Select Committee on European Scrutiny Fourteenth Report

The 'emergency brakes'

105. The concept of an 'emergency brake' is not new. Article 23(2) EU, on implementation of CFSP measures, permits a Member State to declare that 'for important and stated reasons of national policy' it will oppose the adoption of a decision under that Article, in which event a vote is not taken. Instead, 'The Council may, acting by a qualified majority, request that the matter be referred to the European Council for decision by unanimity'. This rule applies also to a proposal for enhanced cooperation in the CFSP field (Article 27c EU).[161]

106. The emergency brake procedure in the Constitutional Treaty applies to social security measures under Article III-136 (measures relating to migrant workers), and to 'minimum rules' concerning criminal procedure under Article III-270 and criminal law under Article III-271. In the case of social security, where a Member State considers that a proposal 'would affect fundamental aspects of its social security system, including its scope, cost or financial structure, or would affect the financial balance of that system, it may request that the matter be referred to the European Council'. In such a case the 'ordinary legislative procedure' under Article III-396 is suspended, and the European Council has four months in which to decide whether to refer the draft back to the Council, or to request the Commission to submit a new proposal.

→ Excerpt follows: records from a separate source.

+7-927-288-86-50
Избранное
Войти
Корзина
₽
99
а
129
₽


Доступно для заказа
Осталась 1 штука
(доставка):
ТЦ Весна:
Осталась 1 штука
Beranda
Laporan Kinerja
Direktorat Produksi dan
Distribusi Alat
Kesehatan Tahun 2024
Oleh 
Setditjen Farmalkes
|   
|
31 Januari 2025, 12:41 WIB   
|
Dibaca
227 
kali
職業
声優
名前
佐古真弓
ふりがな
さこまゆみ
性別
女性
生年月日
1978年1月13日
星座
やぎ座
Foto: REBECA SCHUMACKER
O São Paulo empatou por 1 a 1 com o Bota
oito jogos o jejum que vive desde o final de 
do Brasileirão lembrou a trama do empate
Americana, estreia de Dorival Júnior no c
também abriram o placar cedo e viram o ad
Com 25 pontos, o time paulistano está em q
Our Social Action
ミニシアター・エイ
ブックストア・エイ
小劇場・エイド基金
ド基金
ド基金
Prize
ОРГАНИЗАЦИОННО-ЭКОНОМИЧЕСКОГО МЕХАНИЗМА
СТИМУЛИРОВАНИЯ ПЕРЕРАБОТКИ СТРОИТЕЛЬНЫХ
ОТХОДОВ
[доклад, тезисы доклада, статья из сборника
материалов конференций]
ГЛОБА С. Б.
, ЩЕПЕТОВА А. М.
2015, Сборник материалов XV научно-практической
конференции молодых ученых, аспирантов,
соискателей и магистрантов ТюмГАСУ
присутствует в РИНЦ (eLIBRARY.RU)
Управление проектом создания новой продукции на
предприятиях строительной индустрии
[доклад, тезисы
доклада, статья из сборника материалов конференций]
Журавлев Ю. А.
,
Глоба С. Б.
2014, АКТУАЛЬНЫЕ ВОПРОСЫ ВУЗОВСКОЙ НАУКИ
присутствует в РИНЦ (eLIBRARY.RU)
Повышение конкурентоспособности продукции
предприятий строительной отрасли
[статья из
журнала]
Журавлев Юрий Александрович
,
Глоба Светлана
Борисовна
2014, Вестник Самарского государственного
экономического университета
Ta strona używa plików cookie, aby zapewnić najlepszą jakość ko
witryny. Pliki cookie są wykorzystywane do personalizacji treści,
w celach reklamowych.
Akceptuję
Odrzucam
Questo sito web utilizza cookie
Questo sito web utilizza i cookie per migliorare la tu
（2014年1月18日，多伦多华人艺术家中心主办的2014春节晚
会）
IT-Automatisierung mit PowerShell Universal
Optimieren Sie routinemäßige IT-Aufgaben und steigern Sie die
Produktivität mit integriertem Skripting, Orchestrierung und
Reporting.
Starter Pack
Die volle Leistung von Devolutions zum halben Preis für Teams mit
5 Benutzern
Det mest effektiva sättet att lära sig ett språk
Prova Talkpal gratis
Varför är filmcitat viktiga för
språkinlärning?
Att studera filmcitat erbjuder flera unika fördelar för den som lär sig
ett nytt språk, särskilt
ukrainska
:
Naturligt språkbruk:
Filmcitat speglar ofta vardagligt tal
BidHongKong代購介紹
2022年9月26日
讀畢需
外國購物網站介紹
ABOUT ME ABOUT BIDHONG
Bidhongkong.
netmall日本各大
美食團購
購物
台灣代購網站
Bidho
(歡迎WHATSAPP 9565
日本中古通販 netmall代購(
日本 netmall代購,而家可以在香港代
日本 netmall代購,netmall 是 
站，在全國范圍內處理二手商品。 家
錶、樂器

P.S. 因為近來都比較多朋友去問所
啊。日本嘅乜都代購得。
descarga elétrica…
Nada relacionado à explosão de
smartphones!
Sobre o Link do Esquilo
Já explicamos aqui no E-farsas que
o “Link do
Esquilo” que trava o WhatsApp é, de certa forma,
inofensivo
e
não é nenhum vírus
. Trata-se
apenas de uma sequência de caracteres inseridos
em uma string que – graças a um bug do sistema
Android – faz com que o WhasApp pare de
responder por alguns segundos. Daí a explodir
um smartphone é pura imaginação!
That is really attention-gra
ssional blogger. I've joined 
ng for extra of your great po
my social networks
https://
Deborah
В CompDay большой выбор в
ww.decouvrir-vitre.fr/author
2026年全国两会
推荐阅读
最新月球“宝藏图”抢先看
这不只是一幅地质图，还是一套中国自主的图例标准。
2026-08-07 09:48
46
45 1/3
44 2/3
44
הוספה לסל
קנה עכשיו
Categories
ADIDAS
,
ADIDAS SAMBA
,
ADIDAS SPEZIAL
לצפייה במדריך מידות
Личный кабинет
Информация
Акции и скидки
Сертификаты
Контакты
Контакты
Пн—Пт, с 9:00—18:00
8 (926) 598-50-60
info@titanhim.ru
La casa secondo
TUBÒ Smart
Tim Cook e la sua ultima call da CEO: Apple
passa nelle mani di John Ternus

107. The emergency brake for criminal law and procedure is similar, and is to be applied when a Member State considers that a proposal would 'affect fundamental aspects of its criminal justice system'. However, in this case the procedure also provides that authorisation for enhanced cooperation is deemed to have been granted if the European Council has taken no action within the four-month period, or if the new draft of the proposal has not been adopted within 12 months of its submission. There is no such provision for deemed authorisation in the case of social security.

108. The Foreign Secretary did not consider that the deemed authorisation for enhanced cooperation in criminal law and procedure would undermine the emergency brake mechanism. He added:

'The purpose of the accelerated procedure for launching enhanced cooperation is to ensure that, after it has been concluded through serious political debate, including at the European Council, [that] it is not possible to reach agreement on a law in this area, those who wish to proceed with the law can do so without binding others. It would be illogical to require the full procedures for launch of enhanced cooperation to then come into play, since all aspects of the issue will already have been fully debated'.[162]

109. He told us that the Government did not consider a similar provision appropriate or necessary for social security issues because it had been possible in practice to legislate in this area on the basis of unanimity. This was partly because 'the collective gains from legislation in this area depend very much on every Member State participating: the value of provisions which allow easier movement of workers from country to country is dramatically weakened if it does not apply across the EU. So, if it proves impossible to agree on a particular piece of legislation without a Member State pulling the emergency brake, it is right that the pros and cons of enhanced cooperation and its relationship with the single market be fully tested in accordance with the provisions in Articles [III-416 to 423]'.[163]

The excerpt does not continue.